■ **WHAT YOU NEED TO DO**
When you copy the material below, keep every line exact and omit the pictures.
DATA SECTION START
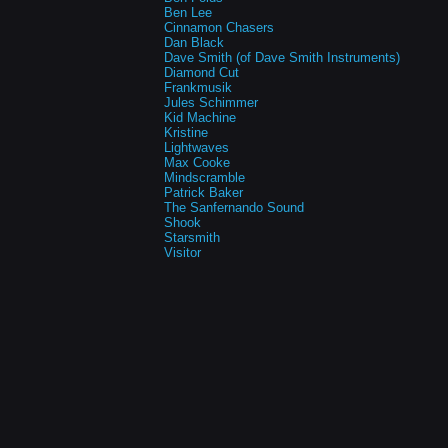
Ben Lee
Cinnamon Chasers
Dan Black
Dave Smith (of Dave Smith Instruments)
Diamond Cut
Frankmusik
Jules Schimmer
Kid Machine
Kristine
Lightwaves
Max Cooke
Mindscramble
Patrick Baker
The Sanfernando Sound
Shook
Starsmith
Visitor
DATA SECTION END
■ **RESPONSE AREA**
Ben Lee
Cinnamon Chasers
Dan Black
Dave Smith (of Dave Smith Instruments)
Diamond Cut
Frankmusik
Jules Schimmer
Kid Machine
Kristine
Lightwaves
Max Cooke
Mindscramble
Patrick Baker
The Sanfernando Sound
Shook
Starsmith
Visitor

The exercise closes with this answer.